Devote More Energy to the Individual Climate

The minister of finance follows the goal of a surplus, which means that the public sector will go up by an annual plus of one per cent of GDP over a business cycle. This can, of course, never be really done with precision, because business cycles do not move predictably like celestial bodies, and it is never possible to know in advance how long the cycle will be, but the practical result has nonetheless turned out alright. Central government debt, which once seemed so intimidating, is now low compared with many other EU countries. Yet the minister of finance is now very tempted to opt for a less demanding course that would open the door to too many new billions in government spending. Or, if you were more optimistic overall, it would make it possible to reduce the burden of taxation on the Swedish people.

The governor of the Riksbank follows the goal of an inflation target. The Riksbank has namely chosen to interpret the Riksbank law’s requirement of ”price stability” as being that annual monetary value deterioration should be at a particular level, and the boss is as stubborn at the tiller as Captain Ahab.
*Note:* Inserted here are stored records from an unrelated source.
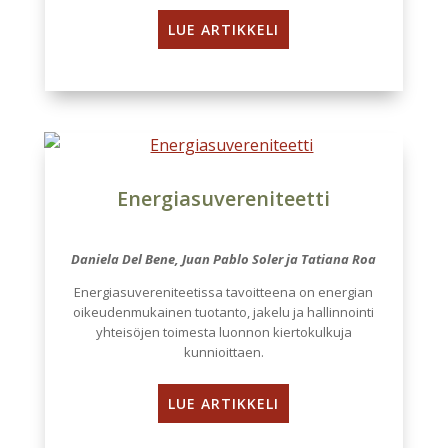
LUE ARTIKKELI
Energiasuvereniteetti
Daniela Del Bene, Juan Pablo Soler ja Tatiana Roa
Energiasuvereniteetissa tavoitteena on energian
oikeudenmukainen tuotanto, jakelu ja hallinnointi
yhteisöjen toimesta luonnon kiertokulkuja
kunnioittaen.
LUE ARTIKKELI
The goal is fixed and the Riksbank will do whatever it takes to get there, whatever the cost. This, despite the fact that it appears increasingly unclear whether the inflation target’s guiding principle is a warm, life-giving sun, or whether it is simply turning us towards a black hole.

When the target was first introduced, we were coming from an unhealthily high rate of inflation, and two per cent seemed like a paradise of stability, but now the situation has changed; lower oil prices, technological breakthroughs and stronger competition, amongst other factors, are keeping prices low and the Riksbank is suddenly struggling, not to bring down inflation, but to get it up. The battle-scarred crisis-fighters of the1990s would hardly believe their ears if they heard how the Riksbank Executive Board members are now calling passionately for less monetary value and thinking that they can see hopeful signs that inflation will finally take off. Labour market stakeholders are invited to stick to the map, instead of the terrain where they negotiate wages.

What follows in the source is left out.